[Start of Attachment]
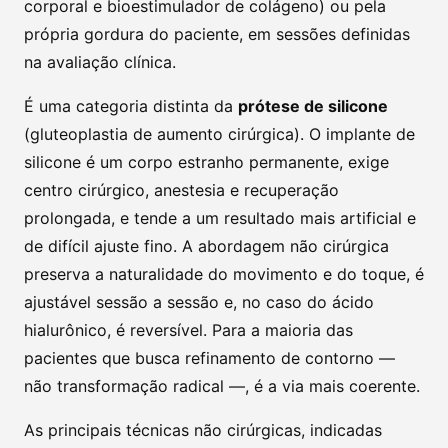
corporal e bioestimulador de colágeno) ou pela
própria gordura do paciente, em sessões definidas
na avaliação clínica.
É uma categoria distinta da
prótese de silicone
(gluteoplastia de aumento cirúrgica). O implante de
silicone é um corpo estranho permanente, exige
centro cirúrgico, anestesia e recuperação
prolongada, e tende a um resultado mais artificial e
de difícil ajuste fino. A abordagem não cirúrgica
preserva a naturalidade do movimento e do toque, é
ajustável sessão a sessão e, no caso do ácido
hialurônico, é reversível. Para a maioria das
pacientes que busca refinamento de contorno —
não transformação radical —, é a via mais coerente.
As principais técnicas não cirúrgicas, indicadas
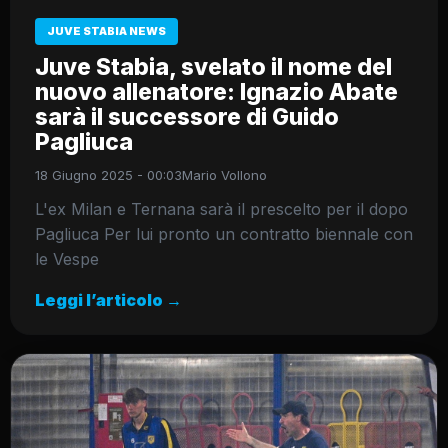
JUVE STABIA NEWS
Juve Stabia, svelato il nome del
nuovo allenatore: Ignazio Abate
sarà il successore di Guido
Pagliuca
18 Giugno 2025 - 00:03
Mario Vollono
L'ex Milan e Ternana sarà il prescelto per il dopo
Pagliuca Per lui pronto un contratto biennale con
le Vespe
Leggi l’articolo →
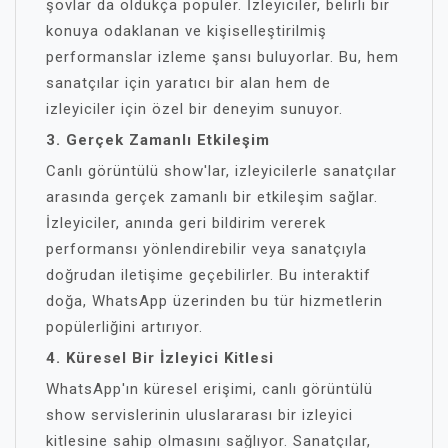
şovlar da oldukça popüler. İzleyiciler, belirli bir
konuya odaklanan ve kişiselleştirilmiş
performanslar izleme şansı buluyorlar. Bu, hem
sanatçılar için yaratıcı bir alan hem de
izleyiciler için özel bir deneyim sunuyor.
3. Gerçek Zamanlı Etkileşim
Canlı görüntülü show'lar, izleyicilerle sanatçılar
arasında gerçek zamanlı bir etkileşim sağlar.
İzleyiciler, anında geri bildirim vererek
performansı yönlendirebilir veya sanatçıyla
doğrudan iletişime geçebilirler. Bu interaktif
doğa, WhatsApp üzerinden bu tür hizmetlerin
popülerliğini artırıyor.
4. Küresel Bir İzleyici Kitlesi
WhatsApp'ın küresel erişimi, canlı görüntülü
show servislerinin uluslararası bir izleyici
kitlesine sahip olmasını sağlıyor. Sanatçılar,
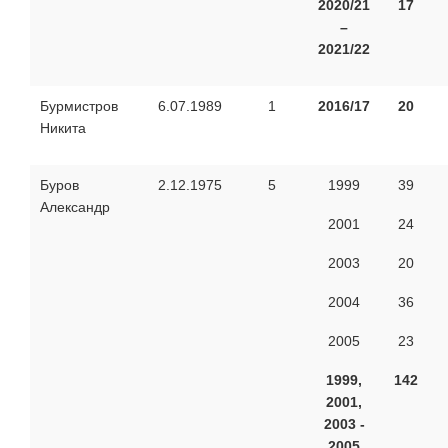
2020/21
17
–
2021/22
Бурмистров
6.07.1989
1
2016/17
20
Никита
Буров
2.12.1975
5
1999
39
Александр
2001
24
2003
20
2004
36
2005
23
1999,
142
2001,
2003 -
2005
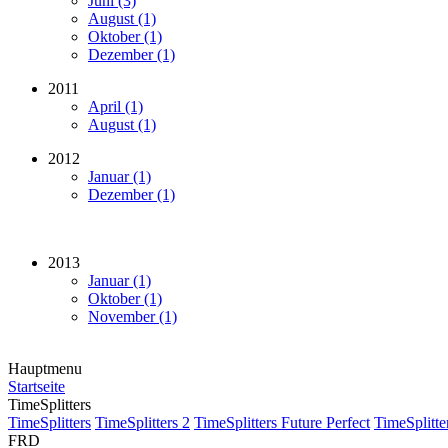
Juni (3)
August (1)
Oktober (1)
Dezember (1)
2011
April (1)
August (1)
2012
Januar (1)
Dezember (1)
2013
Januar (1)
Oktober (1)
November (1)
Hauptmenu
Startseite
TimeSplitters
TimeSplitters
TimeSplitters 2
TimeSplitters Future Perfect
TimeSplitte
FRD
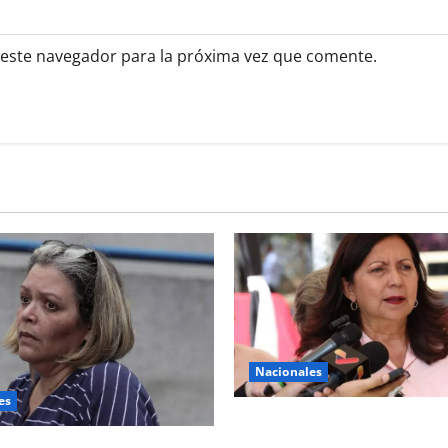
 este navegador para la próxima vez que comente.
Nacionales
es
Implementan horario especia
[End of Attachment]
§ **Problem to work on**
No picture belongs in the copy. Print every entry above exactly as it stands.

§ **Response for this exercise**
corporal e bioestimulador de colágeno) ou pela
própria gordura do paciente, em sessões definidas
na avaliação clínica.
É uma categoria distinta da
prótese de silicone
(gluteoplastia de aumento cirúrgica). O implante de
silicone é um corpo estranho permanente, exige
centro cirúrgico, anestesia e recuperação
prolongada, e tende a um resultado mais artificial e
de difícil ajuste fino. A abordagem não cirúrgica
preserva a naturalidade do movimento e do toque, é
ajustável sessão a sessão e, no caso do ácido
hialurônico, é reversível. Para a maioria das
pacientes que busca refinamento de contorno —
não transformação radical —, é a via mais coerente.
As principais técnicas não cirúrgicas, indicadas
JUVE STABIA NEWS
Juve Stabia, svelato il nome del
nuovo allenatore: Ignazio Abate
sarà il successore di Guido
Pagliuca
18 Giugno 2025 - 00:03
Mario Vollono
L'ex Milan e Ternana sarà il prescelto per il dopo
Pagliuca Per lui pronto un contratto biennale con
le Vespe
Leggi l’articolo →
şovlar da oldukça popüler. İzleyiciler, belirli bir
konuya odaklanan ve kişiselleştirilmiş
performanslar izleme şansı buluyorlar. Bu, hem
sanatçılar için yaratıcı bir alan hem de
izleyiciler için özel bir deneyim sunuyor.
3. Gerçek Zamanlı Etkileşim
Canlı görüntülü show'lar, izleyicilerle sanatçılar
arasında gerçek zamanlı bir etkileşim sağlar.
İzleyiciler, anında geri bildirim vererek
performansı yönlendirebilir veya sanatçıyla
doğrudan iletişime geçebilirler. Bu interaktif
doğa, WhatsApp üzerinden bu tür hizmetlerin
popülerliğini artırıyor.
4. Küresel Bir İzleyici Kitlesi
WhatsApp'ın küresel erişimi, canlı görüntülü
show servislerinin uluslararası bir izleyici
kitlesine sahip olmasını sağlıyor. Sanatçılar,
2020/21
17
–
2021/22
Бурмистров
6.07.1989
1
2016/17
20
Никита
Буров
2.12.1975
5
1999
39
Александр
2001
24
2003
20
2004
36
2005
23
1999,
142
2001,
2003 -
2005
Juni (3)
August (1)
Oktober (1)
Dezember (1)
2011
April (1)
August (1)
2012
Januar (1)
Dezember (1)
2013
Januar (1)
Oktober (1)
November (1)
Hauptmenu
Startseite
TimeSplitters
TimeSplitters
TimeSplitters 2
TimeSplitters Future Perfect
TimeSplitte
FRD
 este navegador para la próxima vez que comente.
Nacionales
es
Implementan horario especia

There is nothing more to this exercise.